Par Laurence Bonnecarrère
 

 

Sauveurs nés

« Just do it ». Quant il faut donner sa vie, les « braves gars » font « juste ce qu’ils doivent faire ». Et lorsque l’on demande à Oliver Stone de réaliser un film sur le World trade center, il s’exécute, lui aussi. Sans état d’âme, apparemment. Il choisit de se focaliser sur l’histoire de deux flics coincés sous cinquante étages de tôle calcinée, et c’est judicieux. Palpitant, divertissant à souhait, le résultat est à certains égards plus discutable.

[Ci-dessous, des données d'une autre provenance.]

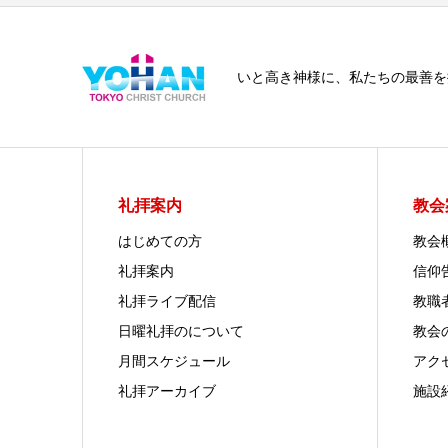
いと高き神様に、私たちの最善を
礼拝案内
教会
はじめての方
教会
礼拝案内
信仰
礼拝ライブ配信
教職
日曜礼拝のについて
教会
月間スケジュール
アク
礼拝アーカイブ
施設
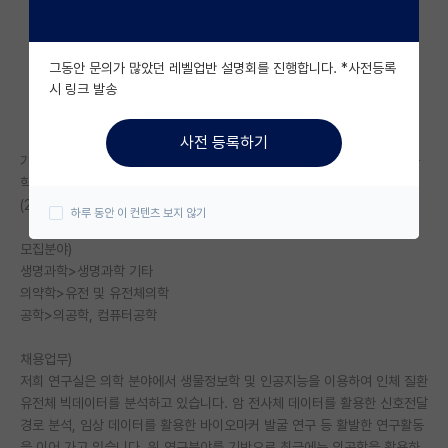
자유 게시판(아무개랩)
그동안 문의가 많았던 레벨업반 설명회를 진행합니다. *사전등록
미국 유학 게시판
시 링크 발송
미국 대학원 합격 후기 게시판
사전 등록하기
대학원생 모집 게시판
가천대 “생물정보학 및 유전체의학 연구실”에서 생물정보학 및 유전체의과
학을 연구할 대학원생(석사/박사과정)을 모집합니다.
대학원 합격 후기 게시판
(2026년도 1학기)
하루 동안 이 컨텐츠 보지 않기
연구실(PI) 홍보 게시판
모집분야)
생명과학>생명과학 기타
석박사 채용 정보 게시판
의약학>유전 및 유전체의학
공학>의공학, 컴퓨터공학
임용 정보 게시판
학부 인턴 게시판
채용업무)
저희 연구실은 의학 분야에서 생물정보학 및 인공지능을 이용하여 인체 질환
취업 게시판
유전체 빅데이터를 분석하고 있습니다. 암 전사체 데이터를 활용한 신호전달
경로 분석, 임상 데이터를 활용한 바이오마커 발굴 연구 등 활발한 연구활동
임용 후기 게시판
을 이어 가고 있습니다. 위 연구분야를 기반으로 최근에는 의공학을 활용하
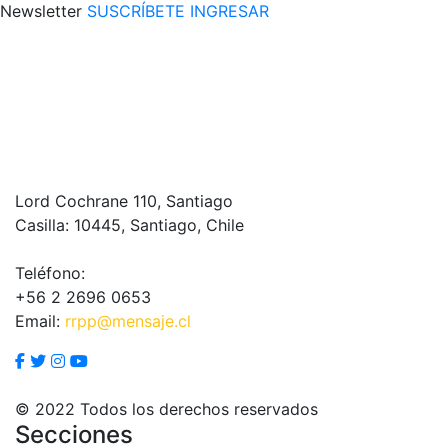
Newsletter
SUSCRÍBETE
INGRESAR
Lord Cochrane 110, Santiago
Casilla: 10445, Santiago, Chile
Teléfono:
+56 2 2696 0653
Email:
rrpp@mensaje.cl
© 2022 Todos los derechos reservados
Secciones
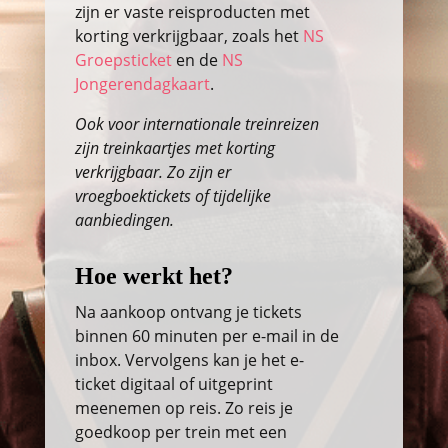
zijn er vaste reisproducten met
korting verkrijgbaar, zoals het
NS
Groepsticket
en de
NS
Jongerendagkaart
.
Ook voor internationale treinreizen
zijn treinkaartjes met korting
verkrijgbaar. Zo zijn er
vroegboektickets of tijdelijke
aanbiedingen.
Hoe werkt het?
Na aankoop ontvang je tickets
binnen 60 minuten per e-mail in de
inbox. Vervolgens kan je het e-
ticket digitaal of uitgeprint
meenemen op reis. Zo reis je
goedkoop per trein met een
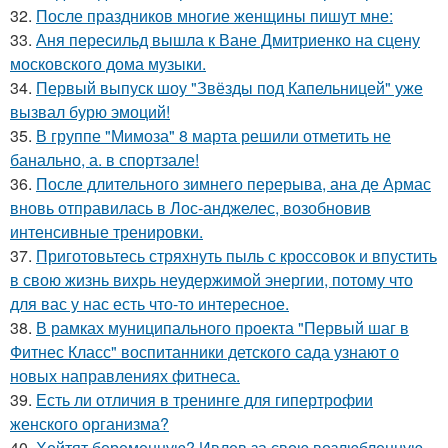
32.
После праздников многие женщины пишут мне:
33.
Аня пересильд вышла к Ване Дмитриенко на сцену
московского дома музыки.
34.
Первый выпуск шоу "Звёзды под Капельницей" уже
вызвал бурю эмоций!
35.
В группе "Мимоза" 8 марта решили отметить не
банально, а. в спортзале!
36.
После длительного зимнего перерыва, ана де Армас
вновь отправилась в Лос-анджелес, возобновив
интенсивные тренировки.
37.
Приготовьтесь стряхнуть пыль с кроссовок и впустить
в свою жизнь вихрь неудержимой энергии, потому что
для вас у нас есть что-то интересное.
38.
В рамках муниципального проекта "Первый шаг в
Фитнес Класс" воспитанники детского сада узнают о
новых направлениях фитнеса.
39.
Есть ли отличия в тренинге для гипертрофии
женского организма?
40.
Хейтят беременную? Ивлев за свою возлюбленную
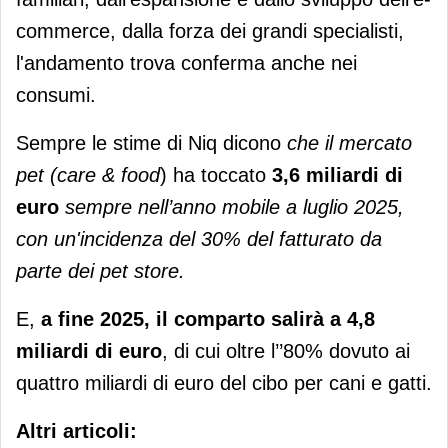
commerce, dalla forza dei grandi specialisti,
l'andamento trova conferma anche nei
consumi.
Sempre le stime di Niq dicono
che il mercato
pet (care & food
) ha toccato
3,6 miliardi di
euro
sempre nell’anno mobile a luglio 2025,
con un'incidenza del 30% del fatturato da
parte dei pet store.
E,
a fine 2025, il comparto salirà a 4,8
miliardi di euro
, di cui oltre l’’80% dovuto ai
quattro miliardi di euro del cibo per cani e gatti.
Altri articoli:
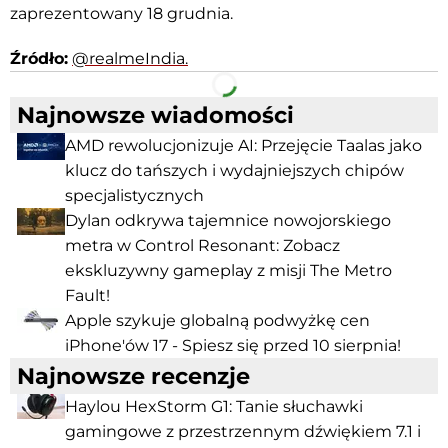
zaprezentowany 18 grudnia.
Źródło:
@realmeIndia.
Facebook
Telegram
Najnowsze wiadomości
AMD rewolucjonizuje AI: Przejęcie Taalas jako
klucz do tańszych i wydajniejszych chipów
specjalistycznych
Dylan odkrywa tajemnice nowojorskiego
metra w Control Resonant: Zobacz
ekskluzywny gameplay z misji The Metro
Fault!
Apple szykuje globalną podwyżkę cen
iPhone'ów 17 - Spiesz się przed 10 sierpnia!
Najnowsze recenzje
Haylou HexStorm G1: Tanie słuchawki
gamingowe z przestrzennym dźwiękiem 7.1 i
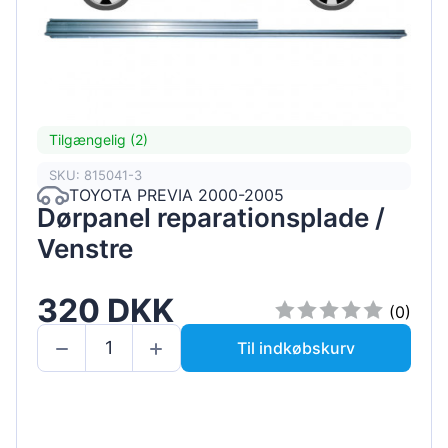
Tilgængelig (2)
SKU: 815041-3
TOYOTA PREVIA 2000-2005
Dørpanel reparationsplade /
Venstre
320 DKK
(0)
Til indkøbskurv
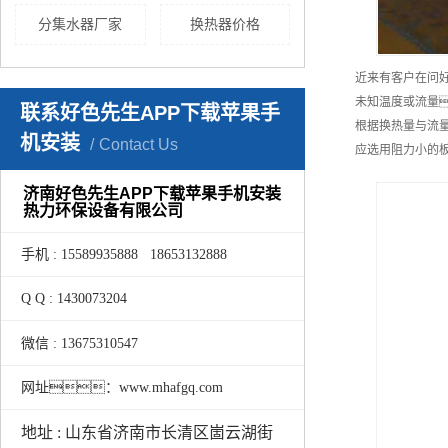
分集水器厂家
换热器价格
近来有客户在问
未知温度或流量
联系好色先生APP下载苹果手
根据换热量与流
机安装
Contact Us
应选用阻力小的
济南好色先生APP下载苹果手机安装
热力环保设备有限公司
手机 : 15589935888 18653132888
Q Q : 1430073204
微信 : 13675310547
网址：www.mhafgq.com
地址 : 山东省济南市长清区崮云湖街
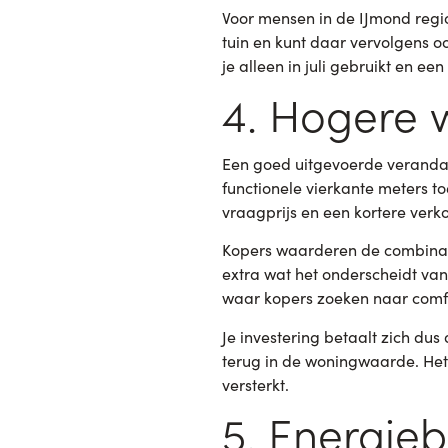
Voor mensen in de IJmond regio,
tuin en kunt daar vervolgens oo
je alleen in juli gebruikt en ee
4. Hogere 
Een goed uitgevoerde veranda 
functionele vierkante meters to
vraagprijs en een kortere verko
Kopers waarderen de combinatie
extra wat het onderscheidt van 
waar kopers zoeken naar comfo
Je investering betaalt zich dus 
terug in de woningwaarde. Het 
versterkt.
5. Energieb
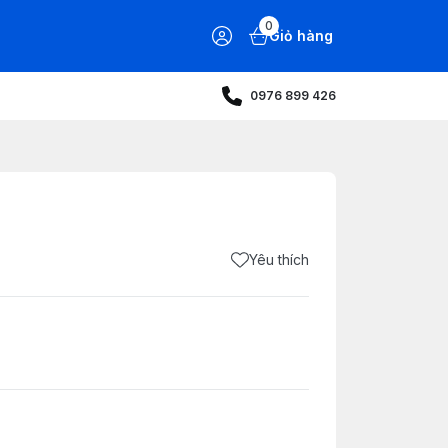
0
Giỏ hàng
0976 899 426
Yêu thích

C’était prévisible : l’usine à rêves devait intégrer les événements, et manifestement Oliver Stone était l’homme de la situation. Etant entendu que personne n’attend sur ce thème une variation durasienne (Manhattan mon amour ?) ni une croisade anti-Bush, de quoi nous plaindrions-nous ? Le propos de film est dépourvu de toute ambiguïté : dans la vie, il y a des bad guys, et puis, à l'opposé, il y a les super-héros (policiers, G.I. etc..) qui rééquilibrent favorablement la balance de l’humanité. World trade center est un thriller à la gloire des Etats-Unis, et, au cas où le « message » ne serait pas encore assez bien « passé », le laïus final met les points sur les i. Immergé pendant deux heures sous 50 étages de tôles calcinées, le spectateur captif, déshydraté, asphyxié, en complète symbiose avec les deux héros, n’est pas en mesure de sourciller...
Calquée sur les opérations de sauvetage, la mise en scène est remarquablement maîtrisée... Inutile de reprocher à Oliver Stone un activisme patriotique excessif, même si indéniablement la conclusion du G.I. justicier peut sembler un peu orientée (« il vont avoir besoin de bons gars pour venger ça »), mais elle n’exclut pas une certaine ironie. Nous ne dirons rien des irruptions du Christ une bouteille de Soda à la main.
Il semble plus difficile de passer par pertes et profit ce tombereau de confiture sentimentale dont le réalisateur vient plomber tous ses morceaux de bravoure. Mais si, en fin ce compte, on peut reprocher à Oliver Stone ses indéchiffrables options idéologiques, il faut reconnaître qu’il reste un maître en matière d’entertainment.